Nah, peluru yang menembus dinding tembok rumah terlihat mantul bolak-balik ke berbagai arah tak beraturan. Itu peluru yang melesat dari moncong senjata laras panjang di atas sebuah tank. Ngeri menyaksikan korbannya.
Untuk urusan ini, Pangdam Tanjung Pura Sang Nyoman Suwisma dan petinggi Polri dari Jakarta turun ke lapangan untuk mendamaikan.
Syukurlah, kini mereka baik-baik saja.
Yang penting diketahui dari peristiwa itu, daya rusak peluru tak berotak sangat luar biasa. Ya, sampai merenggut nyawa manusia tak berdosa.
**
Mengapa peluru itu disebut tidak berotak. Alasan paling kuat, karena memang ia bukan mahluk. Tapi otaknya ada pada siapa senjata berisi peluru itu dipegang.
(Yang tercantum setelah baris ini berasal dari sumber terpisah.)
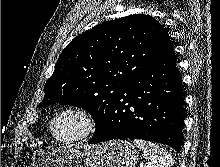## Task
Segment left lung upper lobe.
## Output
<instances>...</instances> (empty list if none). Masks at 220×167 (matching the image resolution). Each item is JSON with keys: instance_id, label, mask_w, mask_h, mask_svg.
<instances>
[{"instance_id": "obj_1", "label": "left lung upper lobe", "mask_w": 220, "mask_h": 167, "mask_svg": "<svg viewBox=\"0 0 220 167\" xmlns=\"http://www.w3.org/2000/svg\"><path fill=\"white\" fill-rule=\"evenodd\" d=\"M173 52L166 28L149 15L106 21L63 50L38 107L54 103L81 107L95 120V135L125 85Z\"/></svg>"}]
</instances>
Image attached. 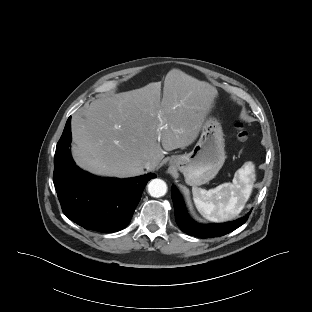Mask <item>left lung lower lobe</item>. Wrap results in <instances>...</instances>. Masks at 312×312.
Masks as SVG:
<instances>
[{"label": "left lung lower lobe", "mask_w": 312, "mask_h": 312, "mask_svg": "<svg viewBox=\"0 0 312 312\" xmlns=\"http://www.w3.org/2000/svg\"><path fill=\"white\" fill-rule=\"evenodd\" d=\"M172 193V200L174 203V213L176 223L178 224L179 228L186 232L189 235H193L199 238H209V237H218L222 235H226L241 225H243L248 217V213L246 216L227 223H220V224H200L193 221L185 208L182 196L178 192L175 186L171 189Z\"/></svg>", "instance_id": "0a47b994"}]
</instances>
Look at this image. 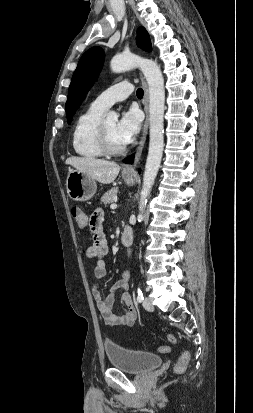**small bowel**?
Returning a JSON list of instances; mask_svg holds the SVG:
<instances>
[{"label":"small bowel","mask_w":253,"mask_h":413,"mask_svg":"<svg viewBox=\"0 0 253 413\" xmlns=\"http://www.w3.org/2000/svg\"><path fill=\"white\" fill-rule=\"evenodd\" d=\"M104 214L101 209H97L89 218V227L93 236V243L86 249V256L94 261L93 275L100 281L106 275L105 256L108 253V242L103 232L102 224ZM129 272L124 271L121 278L114 284L112 293L103 298L99 290V284H95L92 289V295L96 302L97 308L108 326H132L137 318V311L133 304L132 296L129 292ZM122 291L121 302L125 311L121 315L114 314L112 307L115 301V293Z\"/></svg>","instance_id":"small-bowel-1"}]
</instances>
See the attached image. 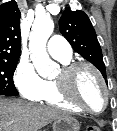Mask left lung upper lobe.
<instances>
[{"label": "left lung upper lobe", "mask_w": 117, "mask_h": 131, "mask_svg": "<svg viewBox=\"0 0 117 131\" xmlns=\"http://www.w3.org/2000/svg\"><path fill=\"white\" fill-rule=\"evenodd\" d=\"M59 28L73 49L98 68L106 79L102 50L88 16L83 11L66 8L59 20Z\"/></svg>", "instance_id": "5c2ea615"}]
</instances>
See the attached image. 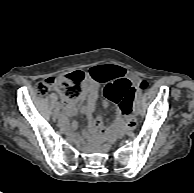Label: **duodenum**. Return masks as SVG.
<instances>
[{
  "label": "duodenum",
  "instance_id": "obj_1",
  "mask_svg": "<svg viewBox=\"0 0 194 193\" xmlns=\"http://www.w3.org/2000/svg\"><path fill=\"white\" fill-rule=\"evenodd\" d=\"M91 141H92V142L98 141V137H97V136H92V137H91ZM98 143H100V140L98 141Z\"/></svg>",
  "mask_w": 194,
  "mask_h": 193
}]
</instances>
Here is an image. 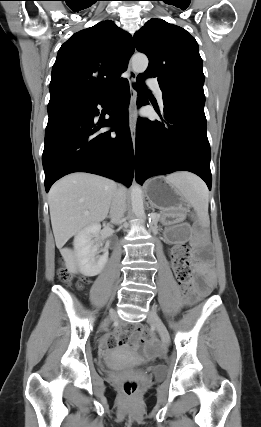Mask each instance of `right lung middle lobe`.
Segmentation results:
<instances>
[{"mask_svg": "<svg viewBox=\"0 0 261 427\" xmlns=\"http://www.w3.org/2000/svg\"><path fill=\"white\" fill-rule=\"evenodd\" d=\"M72 107H75V106H72ZM72 107L61 108V109L52 110V111L48 110V113L50 114V113H53V112H57V111L64 110V109H67V108H72Z\"/></svg>", "mask_w": 261, "mask_h": 427, "instance_id": "obj_1", "label": "right lung middle lobe"}]
</instances>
Dulu, di Jakarta, anak-anak dari asrama polisi dan tentara sering membawa senjata untuk gagah-gagahan. Penulis juga pernah ikut-ikutan semasa sekolah. Ada perasaan bangga, sehingga punya citacita jadi tentara. Harapan jadi tentara tak tercapai meski sudah bawa surat rekomendasi, tapi karena sudah berkaca mata, ya ditolak.
Ketika ikut latihan militer di Pusat Laihan Prajurit Kostrad Sanggabuana Karawang, Jawa Barat, penulis dilatih secara pisik demikian berat. Yang menggembiran pada latihan itu adalah tumbuhnya rasa bangga sebagai warga negara Indonesia. Pendek kata, jiwa nasionalisme mekar.
Penting diingat, selama latihan menembak, seluruh peserta diawasi, dibimbing dan diberi penjelasan secara detail. Peluru itu tajam dan kenali senjata yang di tangan. Senjata di tangan harus diperlakukan seperti isteri. Hilang, diri anda melayang. Paling tidak terkena hukuman dari komandan.